Former newspaper in Victoria, Australia

The Mornington Standard was a weekly newspaper, circulating in the Frankston, Mornington, Dromana and Somerville areas of Victoria, Australia from 1889 to 1939. Usually four pages in length, the Mornington Standard covered news from all towns on the Mornington Peninsula. It contained a mix of local news, reports of the proceedings of local councils, churches, schools, the police courts and local sport.

==History==
The Mornington Standard was founded on 5 October 1889 by Robert Ewins, but had little success, and went through a series of owners. On 7 March 1895 its masthead first proclaimed "Incorporating Mentone and Moorabbin Chronicle". From 1903 to 1905 it was owned by prominent local media entrepreneur Henry James Richmond. In July 1905 Henry's son William took over ownership of the Standard from his father.

It was renamed the Mornington and Dromana Standard on 11 July 1908, bearing issue number 1021, thus acknowledging its 1889 startup. The last issue with this banner was 4 March 1911 shortly after being taken over by William Wilson Young (c. 1851 - 1946), who had considerable experience with regional newspapers. The title reverted to Mornington Standard on 11 March 1911 as issue 1154. The business prospered under his management, and during war years and immediately after, there was a surge in demand for local news. In 1919 his eldest son, William Crawford Young, took over management of the business. In 1924 the office and print shop moved to Wells Street, Frankston, and in 1925 W. C. Young floated a company, Standard Newspapers Pty. Ltd. to build the business. He died 17 September 1928, but his family retained an interest in the company.
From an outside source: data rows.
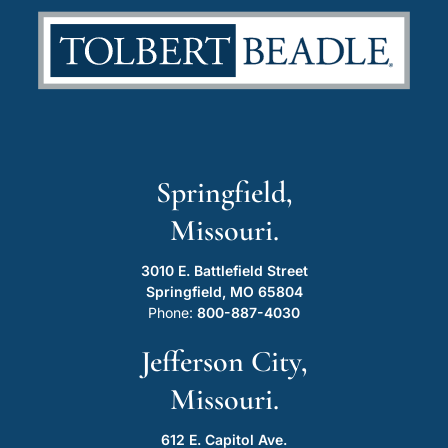
Springfield,
Missouri.
3010 E. Battlefield Street
Springfield, MO 65804
Phone:
800-887-4030
Jefferson City,
Missouri.
612 E. Capitol Ave.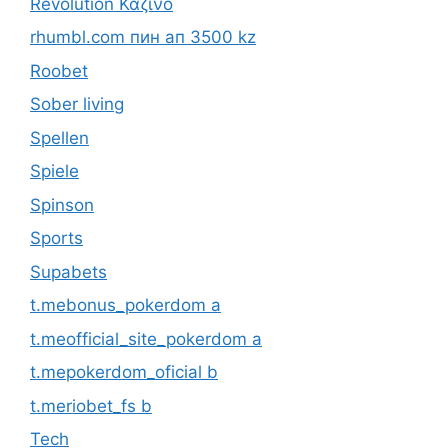
Revolution Καζίνο
rhumbl.com пин ап 3500 kz
Roobet
Sober living
Spellen
Spiele
Spinson
Sports
Supabets
t.mebonus_pokerdom a
t.meofficial_site_pokerdom a
t.mepokerdom_oficial b
t.meriobet_fs b
Tech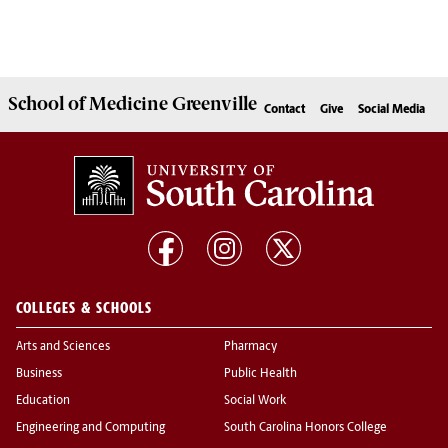
School of
Medicine Greenville
Contact
Give
Social Media
COLLEGES & SCHOOLS
Arts and Sciences
Pharmacy
Business
Public Health
Education
Social Work
Engineering and Computing
South Carolina Honors College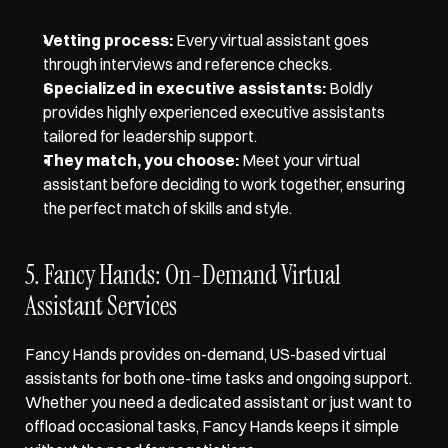
Vetting process:
 Every virtual assistant goes 
through interviews and reference checks. 
Specialized in executive assistants:
 Boldly 
provides highly experienced executive assistants 
tailored for leadership support. 
They match, you choose:
 Meet your virtual 
assistant before deciding to work together, ensuring 
the perfect match of skills and style.
5. Fancy Hands: On-Demand Virtual 
Assistant Services
Fancy Hands provides on-demand, US-based virtual 
assistants for both one-time tasks and ongoing support. 
Whether you need a dedicated assistant or just want to 
offload occasional tasks, Fancy Hands keeps it simple 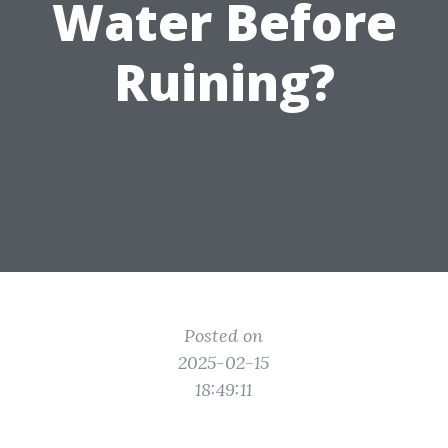
Water Before
Ruining?
Posted on
2025-02-15
18:49:11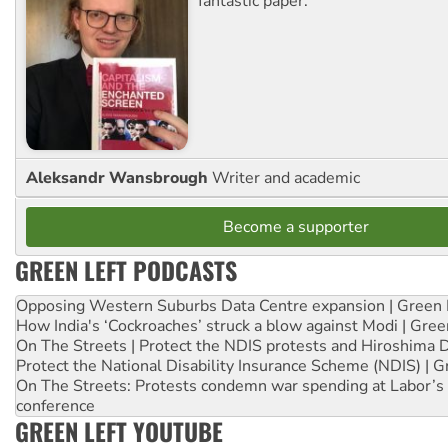
fantastic paper.
Aleksandr Wansbrough
Writer and academic
Become a supporter
GREEN LEFT PODCASTS
Opposing Western Suburbs Data Centre expansion | Green 
How India's ‘Cockroaches’ struck a blow against Modi | Gre
On The Streets | Protect the NDIS protests and Hiroshima 
Protect the National Disability Insurance Scheme (NDIS) | G
On The Streets: Protests condemn war spending at Labor’s 
conference
GREEN LEFT YOUTUBE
===Frankston & Somerville Standard===
From 11 July 1908, two editions of the newspaper were produced, the Mornington and Dromana Standard and the Frankston & Somerville Standard, which became separate newspapers on 7 January 1921 and whose last issues were dated 5 May 1939.

===Consolidation===
The Mornington Standard and Frankston & Somerville Standard continued as separate entities until 5 May 1939, when they were amalgamated into the Standard on 12 May 1939, the masthead later carrying the subtitle "Peninsula News-Pictorial", and as such continued until 28 July 1949, when it became the Frankston Standard, ceasing publication in December 1949.

===Standard Newspapers Ltd.===
The Standards publisher from 1925 to 1933 was Arnold Leslie Aitken. In 1949 it was David Bowman JP, followed by Charles Dudman Fox in 1934.

Around 1929 the company's head office moved from Wells Street, Frankston to 10-12 Park Road, Cheltenham. Standard Newspapers Ltd. was still in existence in 1956, and may have been taken over by the owners of The Argus, as all later advertisements were carried by that newspaper.